Posted to commits@arrow.apache.org by jo...@apache.org on 2023/07/04 18:13:04 UTC
[arrow] branch main updated: GH-29705: [Python] Clean-up no-longer-used pandas dataframe serialization helpers (#36413)

This is an automated email from the ASF dual-hosted git repository.

jorisvandenbossche pushed a commit to branch main
in repository https://gitbox.apache.org/repos/asf/arrow.git


The following commit(s) were added to refs/heads/main by this push:
     new 87ea379148 GH-29705: [Python] Clean-up no-longer-used pandas dataframe serialization helpers (#36413)
87ea379148 is described below

commit 87ea379148ea6321ebb1b565f00b27c597167082
Author: Joris Van den Bossche <jo...@gmail.com>
AuthorDate: Tue Jul 4 20:12:56 2023 +0200

    GH-29705: [Python] Clean-up no-longer-used pandas dataframe serialization helpers (#36413)
    
    Small follow-up on https://github.com/apache/arrow/pull/34926, which removed the `pyarrow.serialization` functionality, making those functions obsolete.
    
    * Closes: #29705
    
    Authored-by: Joris Van den Bossche <jo...@gmail.com>
    Signed-off-by: Joris Van den Bossche <jo...@gmail.com>
---
 python/pyarrow/pandas_compat.py | 53 +----------------------------------------
 1 file changed, 1 insertion(+), 52 deletions(-)
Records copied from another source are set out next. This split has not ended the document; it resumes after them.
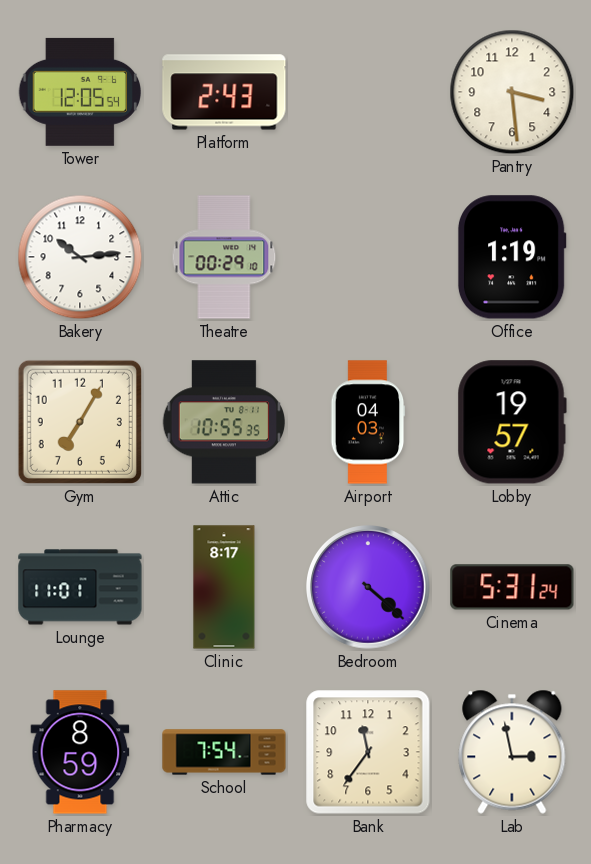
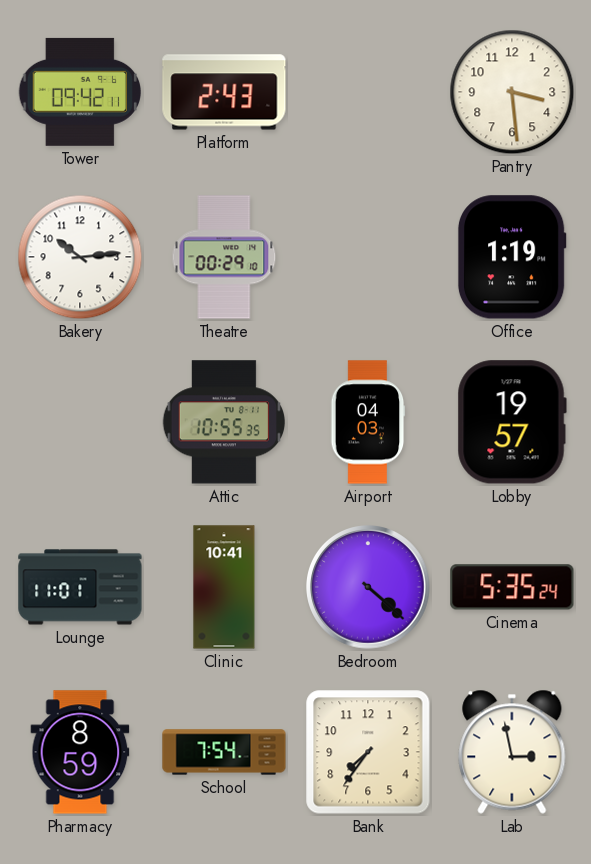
Tower: 12:05 -> 09:42
Gym: 7:05 -> none
Clinic: 8:17 -> 10:41
Cinema: 5:31 -> 5:35
Bank: 11:36 -> 7:36
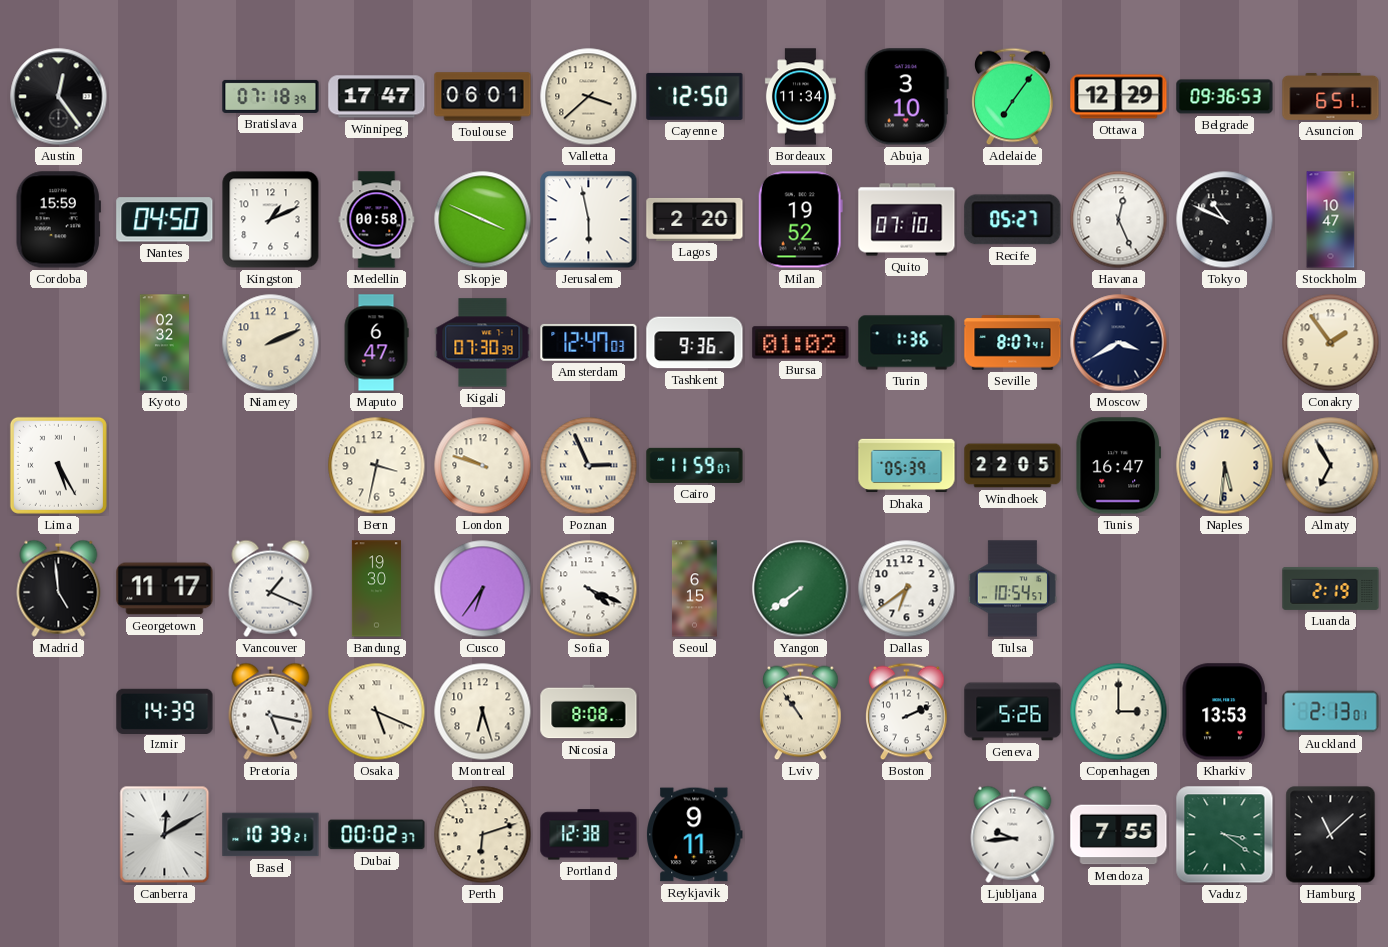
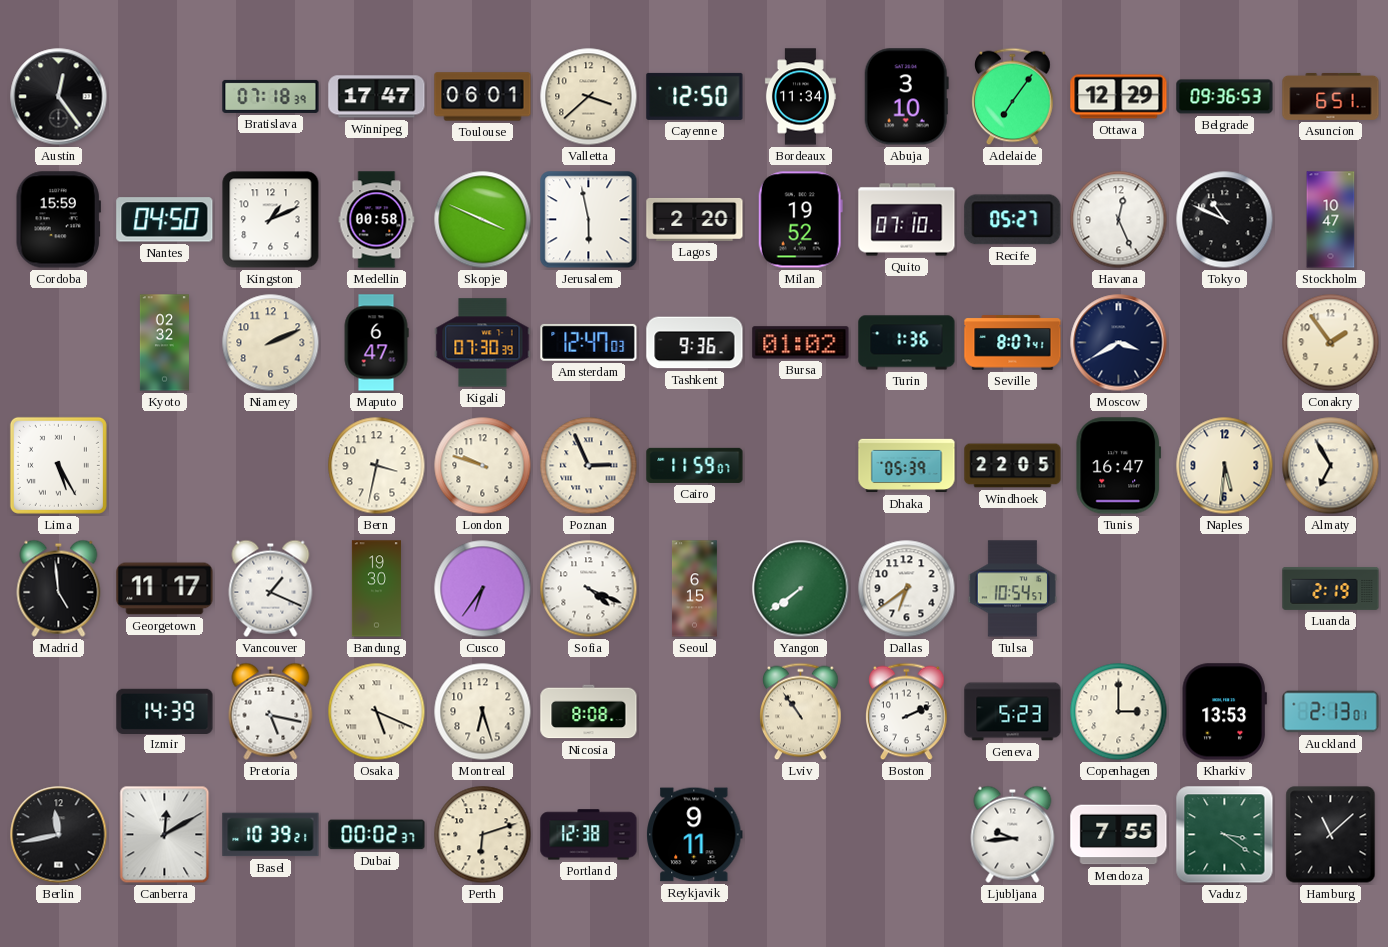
Geneva: 5:26 -> 5:23
Berlin: none -> 11:43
diff --git a/python/pyarrow/pandas_compat.py b/python/pyarrow/pandas_compat.py
index 6b9514ea6b..5369677e87 100644
--- a/python/pyarrow/pandas_compat.py
+++ b/python/pyarrow/pandas_compat.py
@@ -673,54 +673,7 @@ def get_datetimetz_type(values, dtype, type_):
     return values, type_
 
 # ----------------------------------------------------------------------
-# Converting pandas.DataFrame to a dict containing only NumPy arrays or other
-# objects friendly to pyarrow.serialize
-
-
-def dataframe_to_serialized_dict(frame):
-    block_manager = frame._data
-
-    blocks = []
-    axes = [ax for ax in block_manager.axes]
-
-    for block in block_manager.blocks:
-        values = block.values
-        block_data = {}
-
-        if _pandas_api.is_datetimetz(values.dtype):
-            block_data['timezone'] = pa.lib.tzinfo_to_string(values.tz)
-            if hasattr(values, 'values'):
-                values = values.values
-        elif _pandas_api.is_categorical(values):
-            block_data.update(dictionary=values.categories,
-                              ordered=values.ordered)
-            values = values.codes
-        block_data.update(
-            placement=block.mgr_locs.as_array,
-            block=values
-        )
-
-        # If we are dealing with an object array, pickle it instead.
-        if values.dtype == np.dtype(object):
-            block_data['object'] = None
-            block_data['block'] = builtin_pickle.dumps(
-                values, protocol=builtin_pickle.HIGHEST_PROTOCOL)
-
-        blocks.append(block_data)
-
-    return {
-        'blocks': blocks,
-        'axes': axes
-    }
-
-
-def serialized_dict_to_dataframe(data):
-    import pandas.core.internals as _int
-    reconstructed_blocks = [_reconstruct_block(block)
-                            for block in data['blocks']]
-
-    block_mgr = _int.BlockManager(reconstructed_blocks, data['axes'])
-    return _pandas_api.data_frame(block_mgr)
+# Converting pyarrow.Table efficiently to pandas.DataFrame
 
 
 def _reconstruct_block(item, columns=None, extension_columns=None):
@@ -790,10 +743,6 @@ def make_datetimetz(tz):
     return _pandas_api.datetimetz_type('ns', tz=tz)
 
 
-# ----------------------------------------------------------------------
-# Converting pyarrow.Table efficiently to pandas.DataFrame
-
-
 def table_to_blockmanager(options, table, categories=None,
                           ignore_metadata=False, types_mapper=None):
     from pandas.core.internals import BlockManager